Nationale Ombudsman
* Agent en arts niet eens over navolging wilsverklaring
Nationale ombudsman oordeelt klacht over politie Gelderland-Zuid
gegrond
Agent en arts niet eens over navolging wilsverklaring
Een arts en een surveillance-eenheid van de regiopolitie
Gelderland-Zuid werden op 28 februari 1998 opgeroepen om naar een
woning te gaan waar een vrouw suïcide zou hebben gepleegd. De arts
constateerde dat de vrouw in coma lag en trof een verklaring aan met
de strekking dat de vrouw niet behandeld of naar het ziekenhuis
gebracht wilde worden. Hij meldde dit aan de politieambtenaren die
even later arriveerden. Deze besloten vrijwel meteen een ambulance te
laten komen. Terwijl deze onderweg was, ontstond tussen de arts en de
politieambtenaren een discussie rond de vraag welke hulpverlener het
in situaties als deze voor het zeggen heeft.
De gang van zaken is voor de arts aanleiding geweest een klacht in te
dienen eerst bij de politie en later bij de Nationale ombudsman. De
klacht betreft het feit dat de politie vrijwel zonder overleg met de
arts een ambulance heeft besteld, daarbij voorbijgaand aan de op de
wilsverklaring van de vrouw gebaseerde opvatting van de arts dat niet
moest worden ingegrepen. De Nationale ombudsman oordeelt de klacht van
de arts gegrond.
Wie beslist: arts of agent?
Naar het oordeel van de Nationale ombudsman moet de politie, wanneer
zij wordt geconfronteerd met gewonde personen, ervoor zorgen dat voor
deze personen adequate medische zorg beschikbaar komt. Wanneer een
arts ter plaatse is, mag de politie ervan uitgaan dat deskundige hulp
wordt verleend. Het behoort tot de taak en verantwoordelijkheid van de
arts en niet van de politie te beslissen wat die medische
hulpverlening in het concrete geval moet inhouden: een bepaalde
behandeling of juist het achterwege laten daarvan en eventueel een
beslissing over vervoer van de patiënt. Dit is niet anders wanneer de
arts op grond van een daartoe strekkende wilsverklaring van de patiënt
besluit van medisch handelen af te zien. De Minister van justitie en
de KNMG hebben zich in gelijke zin uitgesproken. Het is dus aan een
arts - en niet aan een politiefunctionaris - te beslissen hoe moet
worden gereageerd op een weigering van medische hulp.

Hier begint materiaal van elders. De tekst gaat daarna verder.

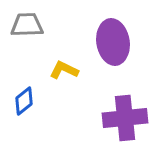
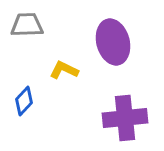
purple ellipse: rotated 6 degrees counterclockwise
blue diamond: rotated 8 degrees counterclockwise
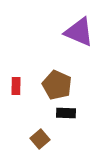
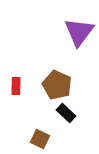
purple triangle: rotated 44 degrees clockwise
black rectangle: rotated 42 degrees clockwise
brown square: rotated 24 degrees counterclockwise
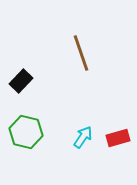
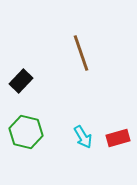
cyan arrow: rotated 115 degrees clockwise
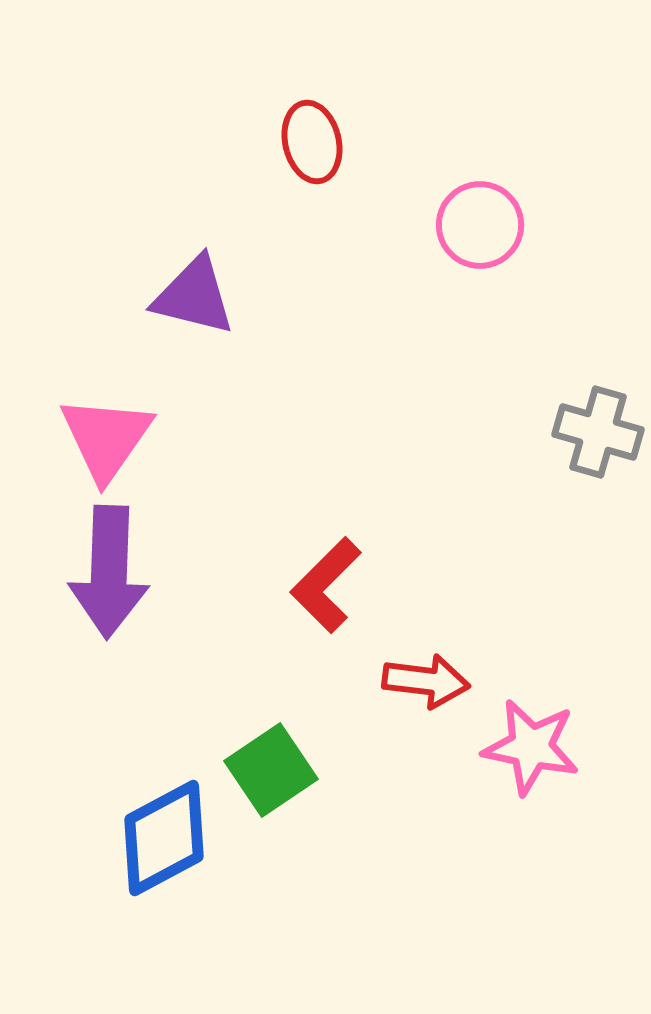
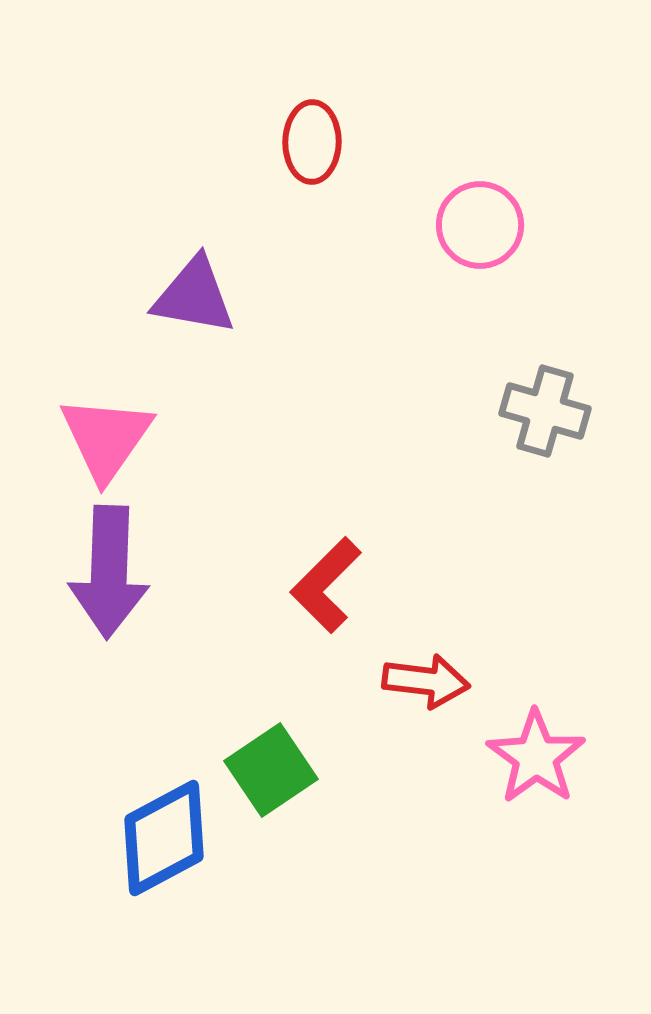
red ellipse: rotated 14 degrees clockwise
purple triangle: rotated 4 degrees counterclockwise
gray cross: moved 53 px left, 21 px up
pink star: moved 5 px right, 10 px down; rotated 24 degrees clockwise
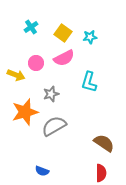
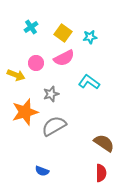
cyan L-shape: rotated 110 degrees clockwise
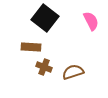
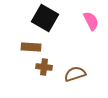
black square: rotated 8 degrees counterclockwise
brown cross: rotated 14 degrees counterclockwise
brown semicircle: moved 2 px right, 2 px down
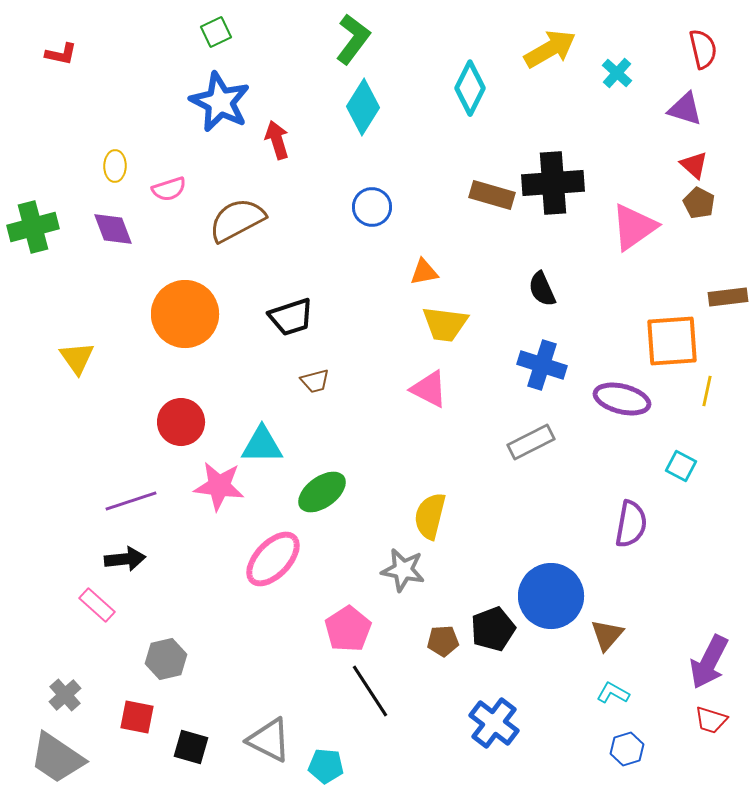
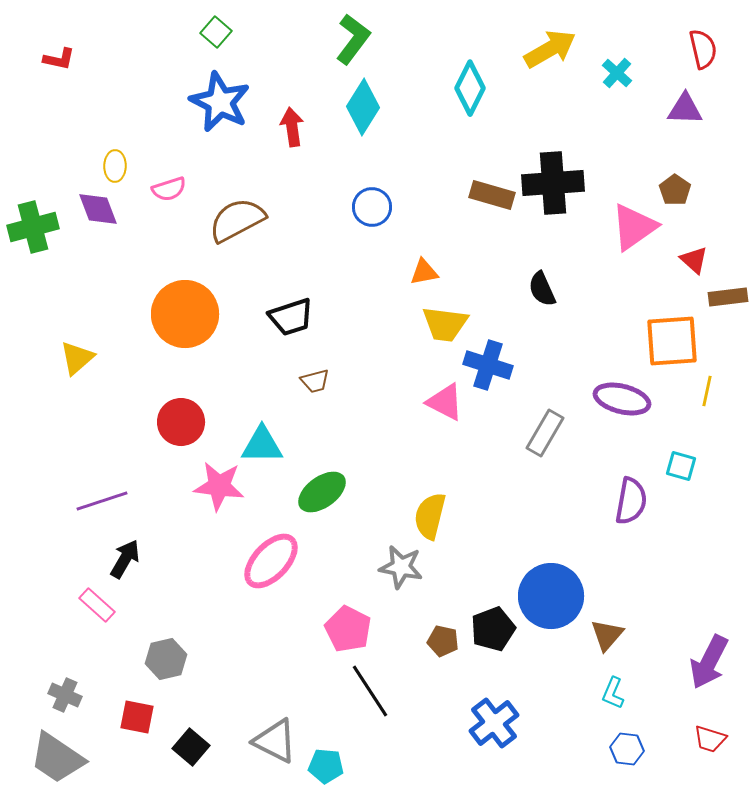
green square at (216, 32): rotated 24 degrees counterclockwise
red L-shape at (61, 54): moved 2 px left, 5 px down
purple triangle at (685, 109): rotated 15 degrees counterclockwise
red arrow at (277, 140): moved 15 px right, 13 px up; rotated 9 degrees clockwise
red triangle at (694, 165): moved 95 px down
brown pentagon at (699, 203): moved 24 px left, 13 px up; rotated 8 degrees clockwise
purple diamond at (113, 229): moved 15 px left, 20 px up
yellow triangle at (77, 358): rotated 24 degrees clockwise
blue cross at (542, 365): moved 54 px left
pink triangle at (429, 389): moved 16 px right, 13 px down
gray rectangle at (531, 442): moved 14 px right, 9 px up; rotated 33 degrees counterclockwise
cyan square at (681, 466): rotated 12 degrees counterclockwise
purple line at (131, 501): moved 29 px left
purple semicircle at (631, 524): moved 23 px up
black arrow at (125, 559): rotated 54 degrees counterclockwise
pink ellipse at (273, 559): moved 2 px left, 2 px down
gray star at (403, 570): moved 2 px left, 3 px up
pink pentagon at (348, 629): rotated 12 degrees counterclockwise
brown pentagon at (443, 641): rotated 16 degrees clockwise
cyan L-shape at (613, 693): rotated 96 degrees counterclockwise
gray cross at (65, 695): rotated 24 degrees counterclockwise
red trapezoid at (711, 720): moved 1 px left, 19 px down
blue cross at (494, 723): rotated 15 degrees clockwise
gray triangle at (269, 740): moved 6 px right, 1 px down
black square at (191, 747): rotated 24 degrees clockwise
blue hexagon at (627, 749): rotated 24 degrees clockwise
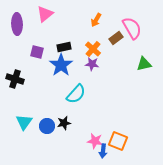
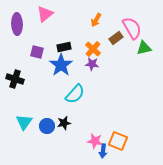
green triangle: moved 16 px up
cyan semicircle: moved 1 px left
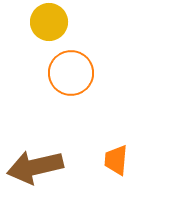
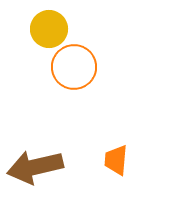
yellow circle: moved 7 px down
orange circle: moved 3 px right, 6 px up
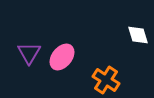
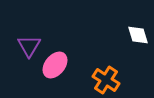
purple triangle: moved 7 px up
pink ellipse: moved 7 px left, 8 px down
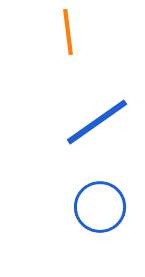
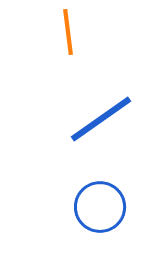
blue line: moved 4 px right, 3 px up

Meningsverschil tussen arts en agent
De politieambtenaar die de patiënt toch naar het ziekenhuis wil laten
vervoeren, zal zich op de hoogte moeten stellen van de afweging die de
arts heeft gemaakt. Als hij deze afweging onjuist vindt, mag hij het
tot zijn taak rekenen te proberen de arts tot een andere beslissing te
bewegen. In dat kader kan hij bijvoorbeeld de arts attenderen op
gezichtspunten die mogelijk over het hoofd zijn gezien en informatie
aandragen waarover de arts niet beschikt. Blijft de arts bij zijn
standpunt, dan moet de politieambtenaar zich in het kader van zijn
hulpverleningstaak, daarbij neerleggen. Dit zou slechts anders kunnen
zijn in het uitzonderlijke geval dat een arts zich zou opstellen op
een wijze waartoe geen redelijk handelend arts zou komen. In deze zaak
heeft de politie nagelaten te onderzoeken hoe de arts was gekomen tot
zijn beslissing niet in te grijpen.
Conclusie
De Nationale ombudsman komt dan ook tot de conclusie dat de politie
niet behoorlijk heeft gehandeld door zonder overleg met de arts en met
voorbijgaan aan diens standpunt ambulancevervoer aan te vragen. De
klacht over de onderzochte gedraging van het regionale politiekorps
Gelderland-Zuid is gegrond.
Het medisch handelen van de arts komt in het onderzoek overigens niet
aan de orde, omdat de Nationale ombudsman hierover niet bevoegd is.